What Exactly is a Cloud Development Kit (CDK)?
Imagine you're a developer who needs to set up a bunch of cloud resources. Traditionally, you might deal with endless lines of JSON or YAML configurations. It's precise but can get pretty tedious, right? Well, this is where a Cloud Development Kit, or CDK, comes in handy. Instead of those endless configuration files, you use a programming language you’re already comfortable with—like TypeScript, Python, or Java. This means you can code your cloud infrastructure just like you’d code anything else.
Why is the CDK a Game Changer?
Let’s break it down:
Productivity on Steroids: Forget about switching gears between applications and infrastructure. Now, it's all in one place, with tools you already love (and understand!). Autocomplete, refactoring, and error checking are right there with you.
Reuse and Recycle: Craft a piece of infrastructure once, wrap it up into a component, and reuse it anywhere you need it. This not only saves time but also keeps your setups consistent.
Tailor-Made Solutions: Extend the basic setups with your own tweaks. Need a special kind of storage or a unique authentication method? Just code it in.
Transparent and Controlled: It’s all in your codebase, visible and version-controlled. Every change is clear and trackable—no surprises.
AWS CDK
AWS was one of the first to jump on this bandwagon with their CDK. It takes the power of AWS CloudFormation and makes it friendlier. Instead of wading through those YAML or JSON templates, you write in a comfortable, expressive programming language.
Here’s an example of AWS CDK with TypeScript:
import * as cdk from '@aws-cdk/core';
import * as s3 from '@aws-cdk/aws-s3';
class MyCloudStack extends cdk.Stack {
constructor(scope: cdk.Construct, id: string, props?: cdk.StackProps) {
super(scope, id, props);
// Setting up an S3 bucket with version control
new s3.Bucket(this, 'MyFirstBucket', {
versioned: true,
removalPolicy: cdk.RemovalPolicy.DESTROY,
});
}
}
const app = new cdk.App();
new MyCloudStack(app, 'MyCloudStack');
See how intuitive and straightforward defining cloud resources can be with CDK. It’s just like writing any other piece of software!
AWS CDK Workflow Explained
The AWS Cloud Development Kit (AWS CDK) utilizes a sophisticated workflow that integrates various AWS services to provide a seamless development and deployment experience. Here’s a breakdown of the typical workflow and how it leverages these services:
Define Infrastructure as Code: You start by defining your cloud resources using familiar programming languages such as TypeScript or Python. This code defines what resources you need, such as databases, storage buckets, or compute instances.

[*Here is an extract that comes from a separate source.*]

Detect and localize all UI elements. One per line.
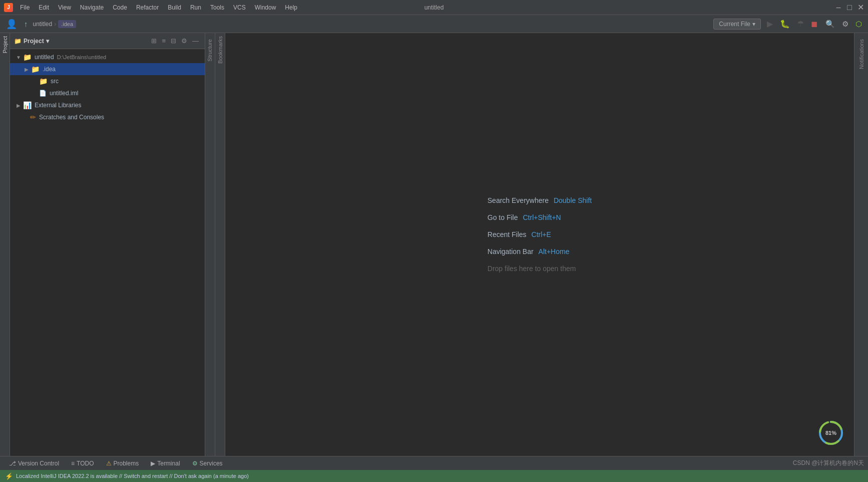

Synthesis: The AWS CDK app takes this high-level code and compiles it into a lower-level CloudFormation template. This process, known as synthesis, involves the CDK CLI (
cdk synth
) transforming your declarative setup into a set of instructions that AWS CloudFormation can understand.Deployment: Once the CloudFormation template is synthesized, you deploy it using the CDK CLI (
cdk deploy
). This command instructs AWS CloudFormation to provision and manage the resources as specified in the template.Utilization of AWS Services: Throughout this process, AWS CDK interacts with various AWS services like AWS CodePipeline and AWS CodeCommit for continuous integration and delivery, enhancing the CI/CD pipeline's efficiency and robustness.
Building a CDK
Now that we understand what a CDK is, let's look at designing one for a cloud platform. Here, I'll be focusing on tau, an open-source CDN PaaS I founded.
Tau uses YAML for resource definition. This approach is not unique; Kubernetes and many other platforms use YAML as well. However, what sets tau apart is its design philosophy: Git is the single source of truth. This means there are no APIs to call for defining resources like storage buckets. Instead, everything is managed through Git.
This design is advantageous because it essentially provides us with an equivalent to AWS CloudFormation, but integrated directly with Git. This tight integration simplifies infrastructure management and makes it inherently version-controlled and collaborative.
All we need to do is figure out a way to generate and edit YAML files with code.
The Schema Package
Because Tau is a cloud platform you can write tests for, we already built a package called schema to manipulate YAML configuration files. The catch is that it has to be in Go, while most CDKs at least support JavaScript/TypeScript and Python.
This creates a challenge: how can we extend our CDK to support these popular languages while leveraging the existing schema package?
WebAssembly
Go is one of the first languages that supported WebAssembly as a compilation target. Additionally, most programming languages either have a native implementation or bindings for a WebAssembly runtime.
So, if we compile the schema package into a WebAssembly module, we should be able to call it from a variety of languages. This approach leverages the strengths of Go and the flexibility of WebAssembly, making it possible to interact with Tau's infrastructure definitions from languages like JavaScript, TypeScript, and Python.
Extism
Writing code to initiate a WebAssembly runtime, load our module, and call exported functions can be quite a lot of work. Luckily, the team at dylibso has thought about that and built Extism, a framework for building plugins with WebAssembly.
Example of Extism Plugin
Here’s a simple example of a Go plugin using Extism:
package main
import (
"github.com/extism/go-pdk"
)
//export greet
func greet() int32 {
input := pdk.Input()
greeting := `Hello, ` + string(input) + `!`
pdk.OutputString(greeting)
return 0
}
func main() {}
Loading and calling greet
from JavaScript is straightforward:
import createPlugin from '@extism/extism';
const plugin = await createPlugin('plugin.wasm', {
useWasi: true,
});
const out = await plugin.call('greet', 'Samy');
console.log(out.text());
await plugin.close();
Using Extism, we can easily compile our Go code into WebAssembly and call it from other languages like JavaScript, making the integration process seamless and efficient. This capability significantly reduces the complexity of working with WebAssembly, enabling us to extend Tau’s CDK functionalities to various programming environments effortlessly.
The Plugin
The plugin is a wrapper around the schema package that uses the Extism PDK. Just like schema, the first step involves opening a project by reading a folder that contains configuration files (the folder can also be empty).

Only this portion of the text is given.